Provided data:

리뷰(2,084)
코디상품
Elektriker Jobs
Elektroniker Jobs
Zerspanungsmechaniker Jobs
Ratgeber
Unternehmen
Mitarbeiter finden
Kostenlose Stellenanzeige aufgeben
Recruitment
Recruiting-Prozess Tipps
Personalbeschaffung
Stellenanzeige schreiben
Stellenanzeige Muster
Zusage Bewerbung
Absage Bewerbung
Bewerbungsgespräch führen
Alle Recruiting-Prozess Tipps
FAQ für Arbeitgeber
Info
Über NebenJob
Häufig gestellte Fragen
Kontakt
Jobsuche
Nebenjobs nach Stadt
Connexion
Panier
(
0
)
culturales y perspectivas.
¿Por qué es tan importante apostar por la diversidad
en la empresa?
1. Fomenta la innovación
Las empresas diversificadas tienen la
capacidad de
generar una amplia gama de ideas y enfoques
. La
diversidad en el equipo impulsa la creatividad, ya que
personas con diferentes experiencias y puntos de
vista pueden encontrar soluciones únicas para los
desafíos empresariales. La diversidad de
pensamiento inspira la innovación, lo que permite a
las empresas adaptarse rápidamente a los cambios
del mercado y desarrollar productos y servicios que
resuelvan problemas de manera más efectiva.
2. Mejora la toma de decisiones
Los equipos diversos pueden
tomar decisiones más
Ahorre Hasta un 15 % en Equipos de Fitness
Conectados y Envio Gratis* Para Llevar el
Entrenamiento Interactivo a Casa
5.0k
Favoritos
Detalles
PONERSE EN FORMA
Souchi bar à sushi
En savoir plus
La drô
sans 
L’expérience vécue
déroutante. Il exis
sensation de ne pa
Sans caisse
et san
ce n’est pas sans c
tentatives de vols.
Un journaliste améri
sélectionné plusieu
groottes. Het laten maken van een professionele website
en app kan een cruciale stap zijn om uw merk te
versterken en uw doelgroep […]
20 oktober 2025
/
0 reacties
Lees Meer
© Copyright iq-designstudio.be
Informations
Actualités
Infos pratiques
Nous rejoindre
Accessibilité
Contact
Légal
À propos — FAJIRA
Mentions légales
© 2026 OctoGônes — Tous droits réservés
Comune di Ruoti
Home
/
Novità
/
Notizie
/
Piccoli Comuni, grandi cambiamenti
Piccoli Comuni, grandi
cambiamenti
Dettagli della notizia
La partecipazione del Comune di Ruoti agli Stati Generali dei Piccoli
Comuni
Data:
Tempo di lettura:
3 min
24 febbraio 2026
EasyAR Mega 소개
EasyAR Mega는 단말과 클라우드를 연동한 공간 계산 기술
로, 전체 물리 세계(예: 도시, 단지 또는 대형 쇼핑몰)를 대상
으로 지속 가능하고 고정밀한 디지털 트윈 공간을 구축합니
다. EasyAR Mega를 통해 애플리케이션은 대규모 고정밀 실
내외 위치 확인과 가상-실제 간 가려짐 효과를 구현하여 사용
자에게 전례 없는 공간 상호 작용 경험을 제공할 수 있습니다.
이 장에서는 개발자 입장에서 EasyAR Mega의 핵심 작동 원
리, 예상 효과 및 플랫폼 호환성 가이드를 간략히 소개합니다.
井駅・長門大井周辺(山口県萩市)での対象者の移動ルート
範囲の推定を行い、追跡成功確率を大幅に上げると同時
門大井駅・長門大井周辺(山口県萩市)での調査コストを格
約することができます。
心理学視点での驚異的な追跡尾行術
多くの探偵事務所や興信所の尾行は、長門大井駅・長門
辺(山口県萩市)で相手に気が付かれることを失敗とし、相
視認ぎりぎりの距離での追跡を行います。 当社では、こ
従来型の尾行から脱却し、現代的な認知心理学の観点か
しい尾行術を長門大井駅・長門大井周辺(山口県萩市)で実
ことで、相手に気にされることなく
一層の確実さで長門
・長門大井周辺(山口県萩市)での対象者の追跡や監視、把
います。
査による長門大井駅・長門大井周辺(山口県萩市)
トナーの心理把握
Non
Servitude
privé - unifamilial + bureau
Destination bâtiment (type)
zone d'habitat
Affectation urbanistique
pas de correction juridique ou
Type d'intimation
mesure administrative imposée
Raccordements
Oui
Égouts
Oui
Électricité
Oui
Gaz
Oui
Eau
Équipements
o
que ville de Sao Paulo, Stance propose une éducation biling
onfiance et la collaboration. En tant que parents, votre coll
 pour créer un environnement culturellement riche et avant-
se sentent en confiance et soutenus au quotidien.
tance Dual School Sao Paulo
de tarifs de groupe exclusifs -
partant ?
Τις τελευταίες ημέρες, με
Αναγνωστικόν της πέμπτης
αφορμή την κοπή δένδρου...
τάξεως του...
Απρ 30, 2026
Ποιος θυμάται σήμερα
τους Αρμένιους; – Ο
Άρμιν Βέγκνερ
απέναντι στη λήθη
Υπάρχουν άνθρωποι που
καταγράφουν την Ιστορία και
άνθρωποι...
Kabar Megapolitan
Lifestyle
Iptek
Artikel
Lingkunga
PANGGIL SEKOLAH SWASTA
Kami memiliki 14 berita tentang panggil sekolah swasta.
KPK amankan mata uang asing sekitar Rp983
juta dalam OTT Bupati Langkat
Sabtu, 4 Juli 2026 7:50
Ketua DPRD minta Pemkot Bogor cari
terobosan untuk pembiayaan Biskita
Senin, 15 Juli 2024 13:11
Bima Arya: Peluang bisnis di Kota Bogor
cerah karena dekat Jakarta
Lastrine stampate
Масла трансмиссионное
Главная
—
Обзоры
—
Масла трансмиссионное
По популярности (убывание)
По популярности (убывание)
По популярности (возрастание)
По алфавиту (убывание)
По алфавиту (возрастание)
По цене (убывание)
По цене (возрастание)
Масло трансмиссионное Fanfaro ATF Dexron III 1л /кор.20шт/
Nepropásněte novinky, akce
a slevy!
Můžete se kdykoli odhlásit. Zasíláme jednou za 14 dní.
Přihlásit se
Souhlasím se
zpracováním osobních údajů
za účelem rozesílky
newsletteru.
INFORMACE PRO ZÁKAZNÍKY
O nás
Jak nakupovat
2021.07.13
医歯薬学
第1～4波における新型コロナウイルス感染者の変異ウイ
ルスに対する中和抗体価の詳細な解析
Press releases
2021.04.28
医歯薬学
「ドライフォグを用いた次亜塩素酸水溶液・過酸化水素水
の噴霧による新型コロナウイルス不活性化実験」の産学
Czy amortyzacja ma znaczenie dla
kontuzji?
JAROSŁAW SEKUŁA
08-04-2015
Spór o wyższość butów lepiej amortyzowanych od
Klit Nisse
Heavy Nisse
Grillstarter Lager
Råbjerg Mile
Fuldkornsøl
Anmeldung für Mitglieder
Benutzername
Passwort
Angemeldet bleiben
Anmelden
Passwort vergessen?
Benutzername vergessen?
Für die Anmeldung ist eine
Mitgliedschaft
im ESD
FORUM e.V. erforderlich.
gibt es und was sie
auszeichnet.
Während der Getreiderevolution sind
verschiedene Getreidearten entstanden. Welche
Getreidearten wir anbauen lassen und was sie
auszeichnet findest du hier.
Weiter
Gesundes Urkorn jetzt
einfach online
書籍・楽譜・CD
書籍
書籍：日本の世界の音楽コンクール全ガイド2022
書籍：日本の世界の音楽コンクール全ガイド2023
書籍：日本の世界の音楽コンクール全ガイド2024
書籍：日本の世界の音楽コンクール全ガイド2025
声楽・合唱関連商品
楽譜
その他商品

Problem statement:
The full listing needs to be output again, exactly as it reads.

Result of this task:
리뷰(2,084)
코디상품
Elektriker Jobs
Elektroniker Jobs
Zerspanungsmechaniker Jobs
Ratgeber
Unternehmen
Mitarbeiter finden
Kostenlose Stellenanzeige aufgeben
Recruitment
Recruiting-Prozess Tipps
Personalbeschaffung
Stellenanzeige schreiben
Stellenanzeige Muster
Zusage Bewerbung
Absage Bewerbung
Bewerbungsgespräch führen
Alle Recruiting-Prozess Tipps
FAQ für Arbeitgeber
Info
Über NebenJob
Häufig gestellte Fragen
Kontakt
Jobsuche
Nebenjobs nach Stadt
Connexion
Panier
(
0
)
culturales y perspectivas.
¿Por qué es tan importante apostar por la diversidad
en la empresa?
1. Fomenta la innovación
Las empresas diversificadas tienen la
capacidad de
generar una amplia gama de ideas y enfoques
. La
diversidad en el equipo impulsa la creatividad, ya que
personas con diferentes experiencias y puntos de
vista pueden encontrar soluciones únicas para los
desafíos empresariales. La diversidad de
pensamiento inspira la innovación, lo que permite a
las empresas adaptarse rápidamente a los cambios
del mercado y desarrollar productos y servicios que
resuelvan problemas de manera más efectiva.
2. Mejora la toma de decisiones
Los equipos diversos pueden
tomar decisiones más
Ahorre Hasta un 15 % en Equipos de Fitness
Conectados y Envio Gratis* Para Llevar el
Entrenamiento Interactivo a Casa
5.0k
Favoritos
Detalles
PONERSE EN FORMA
Souchi bar à sushi
En savoir plus
La drô
sans 
L’expérience vécue
déroutante. Il exis
sensation de ne pa
Sans caisse
et san
ce n’est pas sans c
tentatives de vols.
Un journaliste améri
sélectionné plusieu
groottes. Het laten maken van een professionele website
en app kan een cruciale stap zijn om uw merk te
versterken en uw doelgroep […]
20 oktober 2025
/
0 reacties
Lees Meer
© Copyright iq-designstudio.be
Informations
Actualités
Infos pratiques
Nous rejoindre
Accessibilité
Contact
Légal
À propos — FAJIRA
Mentions légales
© 2026 OctoGônes — Tous droits réservés
Comune di Ruoti
Home
/
Novità
/
Notizie
/
Piccoli Comuni, grandi cambiamenti
Piccoli Comuni, grandi
cambiamenti
Dettagli della notizia
La partecipazione del Comune di Ruoti agli Stati Generali dei Piccoli
Comuni
Data:
Tempo di lettura:
3 min
24 febbraio 2026
EasyAR Mega 소개
EasyAR Mega는 단말과 클라우드를 연동한 공간 계산 기술
로, 전체 물리 세계(예: 도시, 단지 또는 대형 쇼핑몰)를 대상
으로 지속 가능하고 고정밀한 디지털 트윈 공간을 구축합니
다. EasyAR Mega를 통해 애플리케이션은 대규모 고정밀 실
내외 위치 확인과 가상-실제 간 가려짐 효과를 구현하여 사용
자에게 전례 없는 공간 상호 작용 경험을 제공할 수 있습니다.
이 장에서는 개발자 입장에서 EasyAR Mega의 핵심 작동 원
리, 예상 효과 및 플랫폼 호환성 가이드를 간략히 소개합니다.
井駅・長門大井周辺(山口県萩市)での対象者の移動ルート
範囲の推定を行い、追跡成功確率を大幅に上げると同時
門大井駅・長門大井周辺(山口県萩市)での調査コストを格
約することができます。
心理学視点での驚異的な追跡尾行術
多くの探偵事務所や興信所の尾行は、長門大井駅・長門
辺(山口県萩市)で相手に気が付かれることを失敗とし、相
視認ぎりぎりの距離での追跡を行います。 当社では、こ
従来型の尾行から脱却し、現代的な認知心理学の観点か
しい尾行術を長門大井駅・長門大井周辺(山口県萩市)で実
ことで、相手に気にされることなく
一層の確実さで長門
・長門大井周辺(山口県萩市)での対象者の追跡や監視、把
います。
査による長門大井駅・長門大井周辺(山口県萩市)
トナーの心理把握
Non
Servitude
privé - unifamilial + bureau
Destination bâtiment (type)
zone d'habitat
Affectation urbanistique
pas de correction juridique ou
Type d'intimation
mesure administrative imposée
Raccordements
Oui
Égouts
Oui
Électricité
Oui
Gaz
Oui
Eau
Équipements
o
que ville de Sao Paulo, Stance propose une éducation biling
onfiance et la collaboration. En tant que parents, votre coll
 pour créer un environnement culturellement riche et avant-
se sentent en confiance et soutenus au quotidien.
tance Dual School Sao Paulo
de tarifs de groupe exclusifs -
partant ?
Τις τελευταίες ημέρες, με
Αναγνωστικόν της πέμπτης
αφορμή την κοπή δένδρου...
τάξεως του...
Απρ 30, 2026
Ποιος θυμάται σήμερα
τους Αρμένιους; – Ο
Άρμιν Βέγκνερ
απέναντι στη λήθη
Υπάρχουν άνθρωποι που
καταγράφουν την Ιστορία και
άνθρωποι...
Kabar Megapolitan
Lifestyle
Iptek
Artikel
Lingkunga
PANGGIL SEKOLAH SWASTA
Kami memiliki 14 berita tentang panggil sekolah swasta.
KPK amankan mata uang asing sekitar Rp983
juta dalam OTT Bupati Langkat
Sabtu, 4 Juli 2026 7:50
Ketua DPRD minta Pemkot Bogor cari
terobosan untuk pembiayaan Biskita
Senin, 15 Juli 2024 13:11
Bima Arya: Peluang bisnis di Kota Bogor
cerah karena dekat Jakarta
Lastrine stampate
Масла трансмиссионное
Главная
—
Обзоры
—
Масла трансмиссионное
По популярности (убывание)
По популярности (убывание)
По популярности (возрастание)
По алфавиту (убывание)
По алфавиту (возрастание)
По цене (убывание)
По цене (возрастание)
Масло трансмиссионное Fanfaro ATF Dexron III 1л /кор.20шт/
Nepropásněte novinky, akce
a slevy!
Můžete se kdykoli odhlásit. Zasíláme jednou za 14 dní.
Přihlásit se
Souhlasím se
zpracováním osobních údajů
za účelem rozesílky
newsletteru.
INFORMACE PRO ZÁKAZNÍKY
O nás
Jak nakupovat
2021.07.13
医歯薬学
第1～4波における新型コロナウイルス感染者の変異ウイ
ルスに対する中和抗体価の詳細な解析
Press releases
2021.04.28
医歯薬学
「ドライフォグを用いた次亜塩素酸水溶液・過酸化水素水
の噴霧による新型コロナウイルス不活性化実験」の産学
Czy amortyzacja ma znaczenie dla
kontuzji?
JAROSŁAW SEKUŁA
08-04-2015
Spór o wyższość butów lepiej amortyzowanych od
Klit Nisse
Heavy Nisse
Grillstarter Lager
Råbjerg Mile
Fuldkornsøl
Anmeldung für Mitglieder
Benutzername
Passwort
Angemeldet bleiben
Anmelden
Passwort vergessen?
Benutzername vergessen?
Für die Anmeldung ist eine
Mitgliedschaft
im ESD
FORUM e.V. erforderlich.
gibt es und was sie
auszeichnet.
Während der Getreiderevolution sind
verschiedene Getreidearten entstanden. Welche
Getreidearten wir anbauen lassen und was sie
auszeichnet findest du hier.
Weiter
Gesundes Urkorn jetzt
einfach online
書籍・楽譜・CD
書籍
書籍：日本の世界の音楽コンクール全ガイド2022
書籍：日本の世界の音楽コンクール全ガイド2023
書籍：日本の世界の音楽コンクール全ガイド2024
書籍：日本の世界の音楽コンクール全ガイド2025
声楽・合唱関連商品
楽譜
その他商品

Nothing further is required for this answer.